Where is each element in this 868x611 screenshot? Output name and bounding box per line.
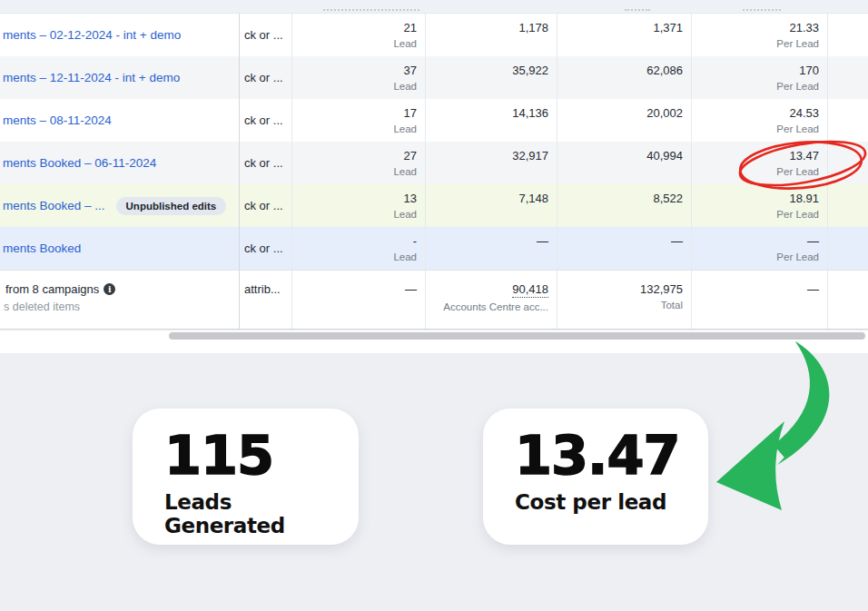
- header-dash: [323, 9, 419, 11]
- table-row: ments – 08-11-2024 ck or ... 17Lead 14,1…: [0, 99, 868, 142]
- reach-cell: —: [425, 227, 557, 270]
- leads-generated-value: 115: [164, 429, 359, 483]
- cost-per-result-cell: 18.91Per Lead: [691, 184, 827, 227]
- results-table-area: ments – 02-12-2024 - int + demo ck or ..…: [0, 0, 868, 353]
- totals-impressions-cell: 132,975Total: [557, 271, 691, 329]
- totals-results-cell: —: [291, 271, 425, 329]
- leads-generated-label: Leads Generated: [164, 490, 359, 537]
- cost-per-result-cell-highlighted: 13.47Per Lead: [691, 142, 827, 184]
- impressions-cell: 8,522: [557, 184, 691, 227]
- campaign-link[interactable]: ments – 08-11-2024: [3, 113, 112, 127]
- campaign-link[interactable]: ments – 12-11-2024 - int + demo: [3, 71, 180, 84]
- campaign-link[interactable]: ments Booked – 06-11-2024: [3, 156, 156, 170]
- table-header-remnant: [0, 0, 868, 14]
- empty-cell: [827, 184, 868, 227]
- impressions-cell: 40,994: [557, 142, 691, 184]
- campaign-link[interactable]: ments Booked: [3, 241, 81, 255]
- impressions-cell: 20,002: [557, 99, 691, 142]
- reach-cell: 32,917: [425, 142, 557, 184]
- attribution-cell: attrib...: [240, 271, 291, 329]
- empty-cell: [827, 99, 868, 142]
- totals-row: from 8 campaignsi s deleted items attrib…: [0, 270, 868, 329]
- empty-cell: [827, 14, 868, 56]
- impressions-cell: —: [557, 227, 691, 270]
- table-row: ments Booked – 06-11-2024 ck or ... 27Le…: [0, 142, 868, 184]
- results-cell: 21Lead: [291, 14, 425, 56]
- attribution-cell: ck or ...: [240, 99, 291, 142]
- header-dash: [743, 9, 781, 11]
- empty-cell: [827, 142, 868, 184]
- totals-label: from 8 campaigns: [5, 282, 99, 296]
- reach-cell: 1,178: [425, 14, 557, 56]
- reach-cell: 7,148: [425, 184, 557, 227]
- cost-per-result-cell: 24.53Per Lead: [691, 99, 827, 142]
- impressions-cell: 1,371: [557, 14, 691, 56]
- cost-per-result-cell: —Per Lead: [691, 227, 827, 270]
- totals-cost-cell: —: [691, 271, 827, 329]
- table-row: ments Booked – ...Unpublished edits ck o…: [0, 184, 868, 227]
- leads-generated-card: 115 Leads Generated: [133, 409, 359, 545]
- empty-cell: [827, 271, 868, 329]
- results-cell: 13Lead: [291, 184, 425, 227]
- cost-per-lead-value: 13.47: [515, 429, 708, 483]
- table-row: ments Booked ck or ... -Lead — — —Per Le…: [0, 227, 868, 270]
- attribution-cell: ck or ...: [240, 227, 291, 270]
- results-cell: 37Lead: [291, 56, 425, 99]
- header-dash: [625, 9, 650, 11]
- results-cell: 17Lead: [291, 99, 425, 142]
- reach-cell: 35,922: [425, 56, 557, 99]
- horizontal-scrollbar-thumb[interactable]: [169, 332, 865, 340]
- unpublished-edits-badge: Unpublished edits: [116, 197, 227, 215]
- results-cell: 27Lead: [291, 142, 425, 184]
- table-row: ments – 02-12-2024 - int + demo ck or ..…: [0, 14, 868, 56]
- empty-cell: [827, 227, 868, 270]
- impressions-cell: 62,086: [557, 56, 691, 99]
- info-icon[interactable]: i: [104, 283, 115, 295]
- page: { "table": { "rows": [ {"name": "ments –…: [0, 0, 868, 611]
- green-arrow-annotation: [716, 341, 829, 510]
- campaign-link[interactable]: ments Booked – ...: [3, 199, 105, 212]
- cost-per-lead-label: Cost per lead: [515, 490, 708, 514]
- campaigns-table: ments – 02-12-2024 - int + demo ck or ..…: [0, 0, 868, 330]
- attribution-cell: ck or ...: [240, 14, 291, 56]
- cost-per-result-cell: 170Per Lead: [691, 56, 827, 99]
- totals-reach-cell: 90,418Accounts Centre acc...: [425, 271, 557, 329]
- totals-sublabel: s deleted items: [3, 301, 80, 313]
- attribution-cell: ck or ...: [240, 184, 291, 227]
- results-cell: -Lead: [291, 227, 425, 270]
- empty-cell: [827, 56, 868, 99]
- cost-per-lead-card: 13.47 Cost per lead: [483, 409, 708, 545]
- campaign-link[interactable]: ments – 02-12-2024 - int + demo: [3, 28, 181, 42]
- reach-cell: 14,136: [425, 99, 557, 142]
- attribution-cell: ck or ...: [240, 142, 291, 184]
- table-row: ments – 12-11-2024 - int + demo ck or ..…: [0, 56, 868, 99]
- attribution-cell: ck or ...: [240, 56, 291, 99]
- cost-per-result-cell: 21.33Per Lead: [691, 14, 827, 56]
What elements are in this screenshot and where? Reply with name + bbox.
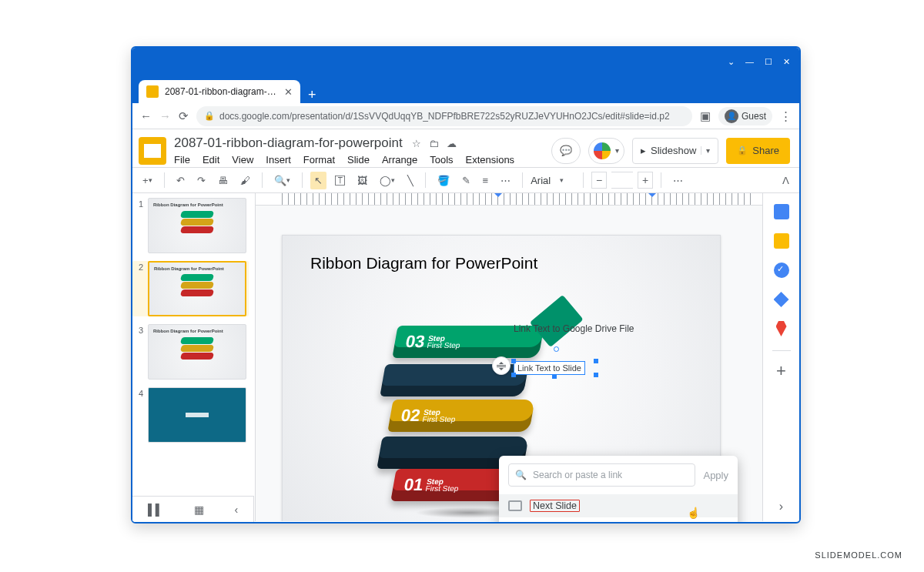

• **AIM OF THE TASK**: Could you copy out every line in the listing where the word "card" appears?

• **FINAL ANSWER**:
- leads-generated-card: 115 Leads Generated: [133, 409, 359, 545]
- cost-per-lead-card: 13.47 Cost per lead: [483, 409, 708, 545]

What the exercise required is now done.